WHAT TO DO ->
The data should be written out in full, exactly as it stands, and the pictures dropped.

AVAILABLE DATA ->

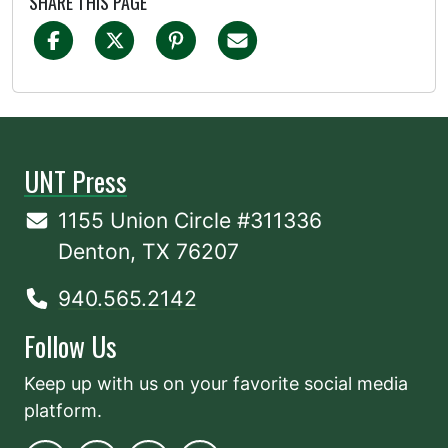
SHARE THIS PAGE
UNT Press
1155 Union Circle #311336
Denton, TX 76207
940.565.2142
Follow Us
Keep up with us on your favorite social media
platform.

OUTPUT OF THE TASK ->
SHARE THIS PAGE
UNT Press
1155 Union Circle #311336
Denton, TX 76207
940.565.2142
Follow Us
Keep up with us on your favorite social media
platform.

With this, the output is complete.